Does anyone have an idea what the formula behind F is? In other words, how to reconstruct the table?
Apparently, the purpose of Rf is to make the modified PR less differ from the opponents' average rating than non-modified, especially when the number of games is low or when the score is not 50%.
When I was reading the text, my first thought was that F would be just a ratio of the inverse Student's CDF to the inverse normal CDF. I checked, and it wasn't the case. Also, that ratio would produce counter-intuitive results, because the t-distribution has heavier tails, so in that case F for better scores (bigger Dps) would be >1, hence the modified performance rating Rf would be even higher that the non-modified as a result.
So, it's something else - not that simple. I tried several things including multiplication by sqrt(N), sqrt(p*(1-p)), etc but couldn't match the F values in the table.

4932

Bill Gletsos
08-07-2021, 03:19 PM
I'm trying to get a better understanding why the FIDE performance rating works so badly for extreme scores (say, 8.5 of 9), and found that FIDE didn't implement the Elo's formula in full.
Have a look at "modified performance rating Rf" in his book (https://www.gwern.net/docs/statistics/comparison/1978-elo-theratingofchessplayerspastandpresent.pdf) "The Rating of Chess Players, Past & Present".
I thought it might fix things at some extent.
Does anyone have an idea what the formula behind F is? In other words, how to reconstruct the table?
Apparently, the purpose of Rf is to make the modified PR less than non-modified.
When I was reading the text, my first thought was that F would be just a ratio of the inverse Student's CDF to the inverse normal CDF. I checked, and it wasn't the case. Also, that ratio would produce counter-intuitive results, because the t-distribution has heavier tails, so in that case F for better scores (bigger Dps) would be >1, hence the modified performance rating Rf would be even higher that the non-modified as a result.
So, it's something else - not that simple. I tried several things including multiplication by sqrt(N), sqrt(p*(1-p)), etc but couldn't match the F values in the table.

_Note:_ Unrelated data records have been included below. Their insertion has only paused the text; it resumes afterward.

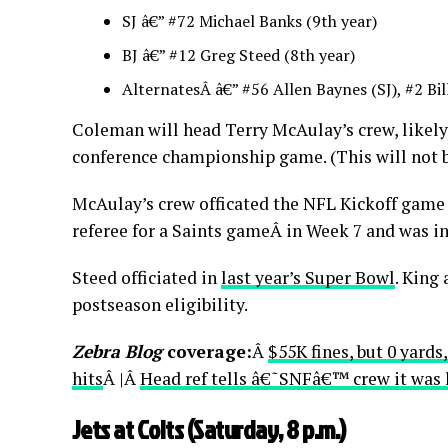
SJ â€” #72 Michael Banks (9th year)
BJ â€” #12 Greg Steed (8th year)
AlternatesÂ â€” #56 Allen Baynes (SJ), #2 Bil
Coleman will head Terry McAulay’s crew, likely
conference championship game. (This will not b
McAulay’s crew officated the NFL Kickoff game
referee for a Saints gameÂ in Week 7 and was i
Steed officiated in
last year’s Super Bowl
. King 
postseason eligibility.
Zebra Blog
coverage:
Â
$55K fines, but 0 yard
hits
Â |Â
Head ref tells â€˜SNFâ€™ crew it was he
Jets at Colts (Saturday, 8 p.m.)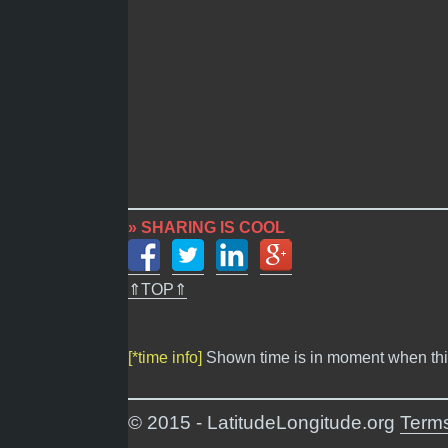
» SHARING IS COOL
⇑TOP⇑
[*time info]
Shown time is in moment when thi
© 2015 - LatitudeLongitude.org
Terms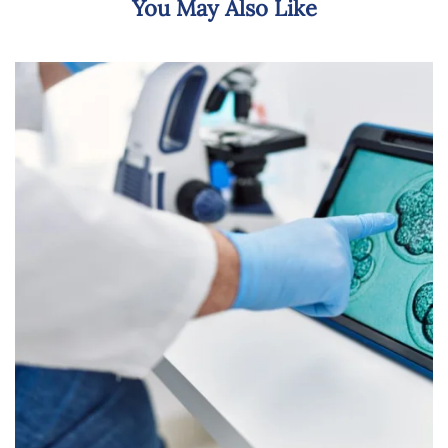
You May Also Like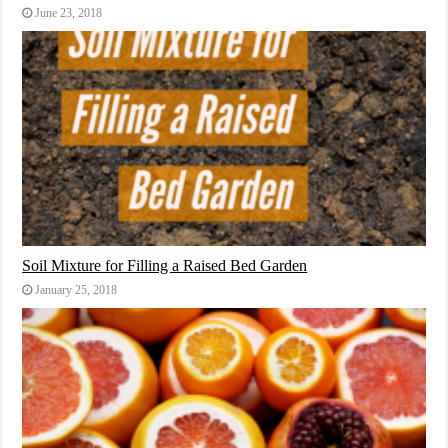
June 23, 2018
Soil Mixture for Filling a Raised Bed Garden
January 25, 2018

4932Using Rf isn't a solution as the problem is that FIDE's current and ELO's Rf method use a batched solution.

Although Elo mentions in his book at 1.53 that a more precise formula for the performance rating is in section 8.85 (that you show above), he notes in section 1.55 there are times when the method of successive approximations described in 3.4 should be used.

He also states:

The exact value for Rp is simply the value at which the expected game score is equal to the actual game score.

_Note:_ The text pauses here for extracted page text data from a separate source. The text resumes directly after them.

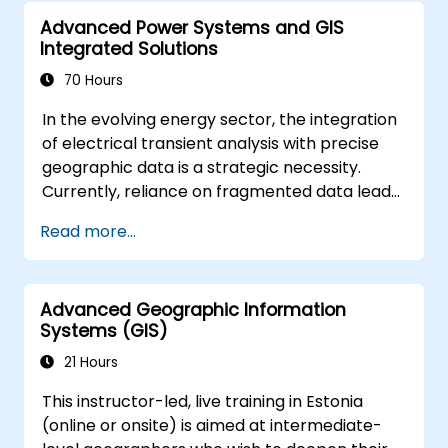
advanced data interpretation.
Advanced Power Systems and GIS
Integrate external data sources and
Integrated Solutions
leverage 3D spatial data analysis.
70 Hours
In the evolving energy sector, the integration
of electrical transient analysis with precise
geographic data is a strategic necessity.
Currently, reliance on fragmented data leads
to significant operational risks. This 14-day
Read more...
intensive program in Melbourne is designed to
bridge the gap between electrical
engineering and geospatial management.
Advanced Geographic Information
Systems (GIS)
21 Hours
This instructor-led, live training in Estonia
(online or onsite) is aimed at intermediate-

Kevin stated this in post #1 of this thread.

Your true performance rating (TPR) is the rating at which your expected score against the field met equals your actual score, ie if that was your start rating you would neither gain nor lose points from the event.
The solution as stated by pax in post #2 is

The solution is Ra in the following equation:

Ea=sum(i=1..n)(1/(1+10^((Rbi-Ra)/400)))

Where Ea is the score achieved, n is the number of games and Rb1, Rb2, ... Rbn are the ratings of the n opponents.